6) O Governo não quer fazer um estudo de impacto ambiental à expansão do aeroporto de Lisboa e apesar do plano ser secreto as obras começam já este ano. Muito embora esteja provado que a Agência Portuguesa do Ambiente nunca chumba nenhum projeto, tal como no caso do Montijo, o Governo está a tentar tudo para não fazer os necessários estudos previstos na lei. Tudo feito às escuras.

7) A expansão do aeroporto de Lisboa significa sempre maior tráfego rodoviário, ou seja, mais carros na Segunda Circular e zona circundante. A Segunda Circular e a cidade de Lisboa suportam mais trânsito?

8) A Câmara Municipal de Lisboa aprovou este mês uma proposta que exige ao Governo a divulgação dos planos de expansão do aeroporto de Lisboa e que compromete a Câmara a fazer os estudos necessários para avaliar os impactos da poluição e do ruído na saúde e ambiente da cidade. A primeira proposta partiu do Bloco de Esquerda, mas foi aprovada por todos os partidos, o que é um sinal de que Lisboa não deixará que o Governo prejudique a vida de quem aí vive.

9) Em 2020 Lisboa vai ser a Capital Verde da Europa.

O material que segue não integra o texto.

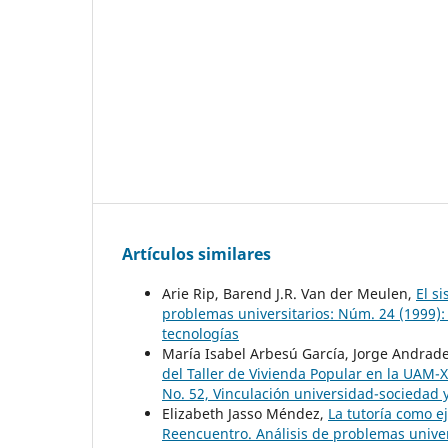
Artículos similares
Arie Rip, Barend J.R. Van der Meulen,
El s
problemas universitarios: Núm. 24 (1999): 
tecnologías
María Isabel Arbesú García, Jorge Andrad
del Taller de Vivienda Popular en la UAM-
No. 52, Vinculación universidad-sociedad
Elizabeth Jasso Méndez,
La tutoría como e
Reencuentro. Análisis de problemas univers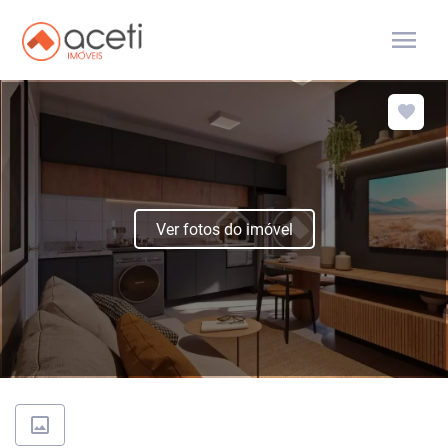
menu
Ver fotos do imóvel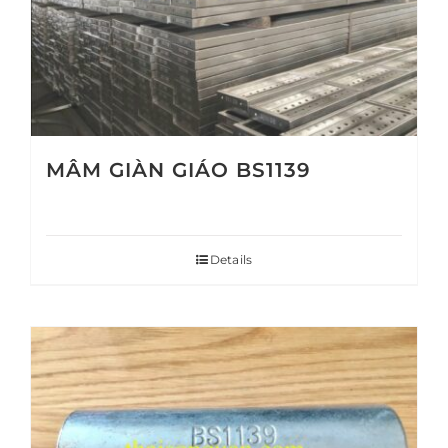
MÂM GIÀN GIÁO BS1139
Details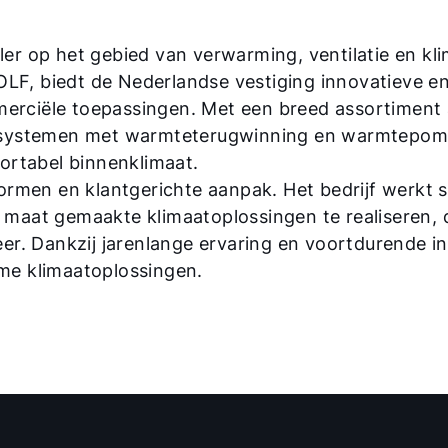
r op het gebied van verwarming, ventilatie en kli
OLF, biedt de Nederlandse vestiging innovatieve 
merciële toepassingen. Met een breed assortiment
esystemen met warmteterugwinning en warmtepom
ortabel binnenklimaat.
ormen en klantgerichte aanpak. Het bedrijf werkt
p maat gemaakte klimaatoplossingen te realiseren, 
. Dankzij jarenlange ervaring en voortdurende inn
e klimaatoplossingen.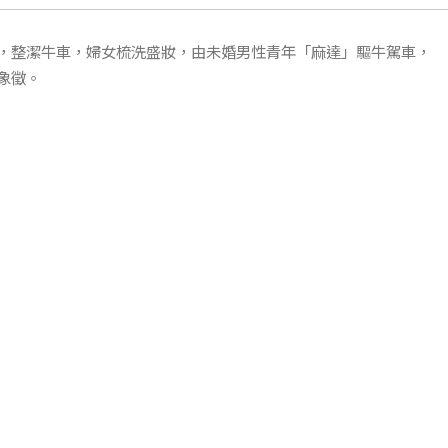
，整潔牛車，婦女梳洗盛妝，由未婚男性青年「麻達」驅牛駕車，
象徵。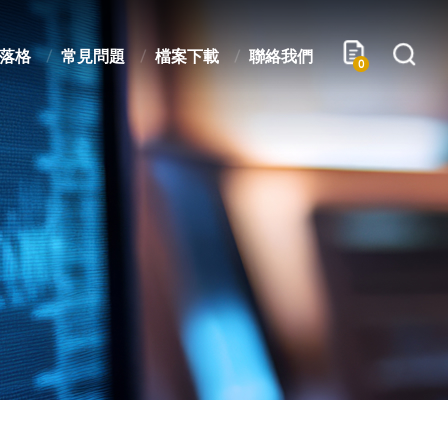
落格
常見問題
檔案下載
聯絡我們
0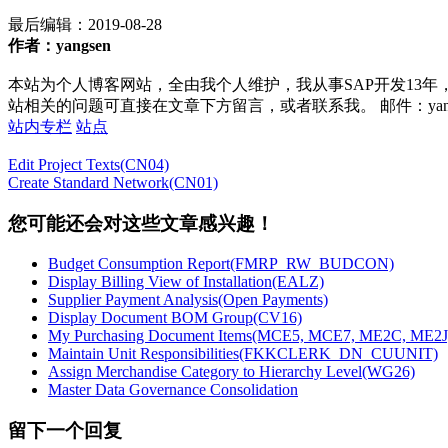
最后编辑：
2019-08-28
作者：yangsen
本站为个人博客网站，全由我个人维护，我从事SAP开发13年
站相关的问题可直接在文章下方留言，或者联系我。 邮件：yan252@16
站内专栏
站点
Edit Project Texts(CN04)
Create Standard Network(CN01)
您可能还会对这些文章感兴趣！
Budget Consumption Report(FMRP_RW_BUDCON)
Display Billing View of Installation(EALZ)
Supplier Payment Analysis(Open Payments)
Display Document BOM Group(CV16)
My Purchasing Document Items(MCE5, MCE7, ME2C, ME
Maintain Unit Responsibilities(FKKCLERK_DN_CUUNIT)
Assign Merchandise Category to Hierarchy Level(WG26)
Master Data Governance Consolidation
留下一个回复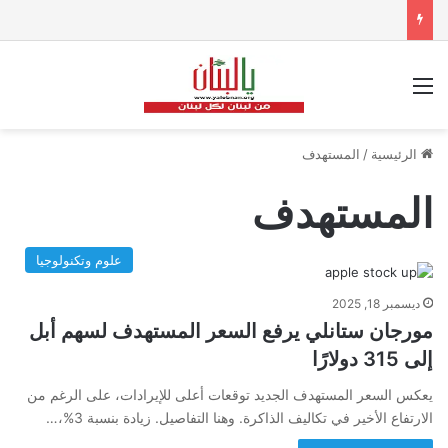
القائمة
الرئيسية
/
المستهدف
المستهدف
علوم وتكنولوجيا
ديسمبر 18, 2025
مورجان ستانلي يرفع السعر المستهدف لسهم أبل
إلى 315 دولارًا
يعكس السعر المستهدف الجديد توقعات أعلى للإيرادات، على الرغم من
الارتفاع الأخير في تكاليف الذاكرة. وهنا التفاصيل. زيادة بنسبة 3%،…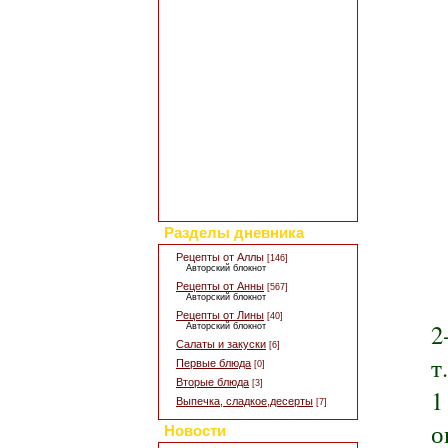
Добавить свой рецепт
Полезные статьи
Все о диетах
Кулинарные новости
Кулинарный форум
Заметки обо всем
Каталог сайтов
Интересное в сети
Гостевая книга
Обратная связь
Для дизайна кухни
Поиск по сайту
Разделы дневника
Рецепты от Аллы
[146]
Авторский блокнот
Рецепты от Анны
[567]
Авторский блокнот
Рецепты от Лины
[40]
2
Авторский блокнот
Салаты и закуски
[6]
т
Первые блюда
[0]
Вторые блюда
[3]
1
Выпечка, сладкое,десерты
[7]
о
Новости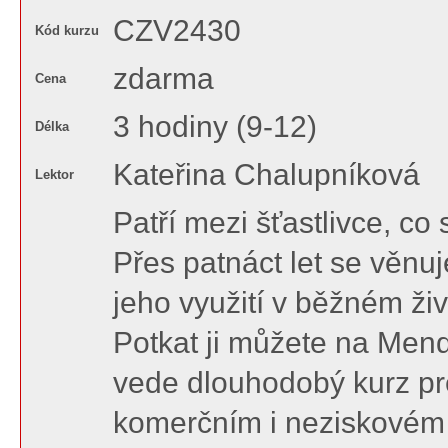
CZV2430
Kód kurzu
zdarma
Cena
3 hodiny (9-12)
Délka
Kateřina Chalupníková
Lektor
Patří mezi šťastlivce, co
Přes patnáct let se věnuj
jeho využití v běžném ži
Potkat ji můžete na Mend
vede dlouhodobý kurz pr
komerčním i neziskovém s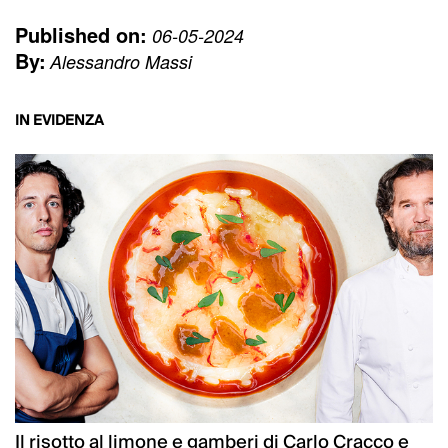
Published on:
06-05-2024
By:
Alessandro Massi
IN EVIDENZA
Il risotto al limone e gamberi di Carlo Cracco e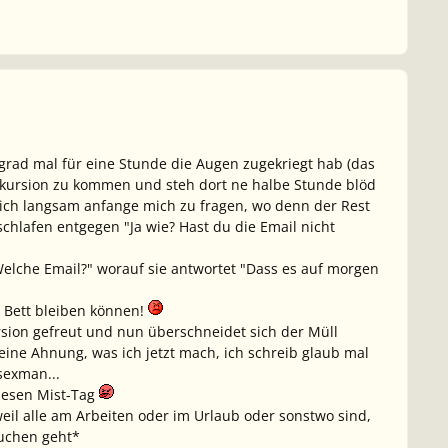
grad mal für eine Stunde die Augen zugekriegt hab (das
Exkursion zu kommen und steh dort ne halbe Stunde blöd
 ich langsam anfange mich zu fragen, wo denn der Rest
schlafen entgegen "Ja wie? Hast du die Email nicht
elche Email?" worauf sie antwortet "Dass es auf morgen
im Bett bleiben können!
rsion gefreut und nun überschneidet sich der Müll
eine Ahnung, was ich jetzt mach, ich schreib glaub mal
sexman...
diesen Mist-Tag
weil alle am Arbeiten oder im Urlaub oder sonstwo sind,
 suchen geht*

Alguém acredita neste galardão se os níveis de poluição e de ruído vão aumentar significativamente com a expansão do aeroporto? Para além disso, o aumento dos voos põe em causa o cumprimento das metas de emissões de gases com efeito de estufa (ver aqui). Com este plano, o Governo vira as costas ao combate à crise climática.

10) O ar de Lisboa já é considerado um dos piores da Europa. A Av. da Liberdade, que era uma das artérias mais poluídas da Europa, perdeu o pódio para o Parque das Nações, a Segunda Circular na zona de Telheiras e a Avenida Ribeira das Naus, no Cais do Sodré (ver aqui). Lisboa já é a sexta cidade europeia mais poluída pelos navios de cruzeiro (ver aqui). E a expansão do aeroporto da Portela só pode agravar ainda mais o problema.

Assim, e sendo verdade que o aeroporto de Lisboa atingiu o seu limite, não se resolve um erro com outro erro ainda maior. A sua expansão significa que o aeroporto se vai manter no centro da cidade nos próximos 50 anos, afetando o bem-estar e a saúde desta e das próximas duas gerações. É tempo de parar e pensar sobre o que se está a fazer aos lisboetas.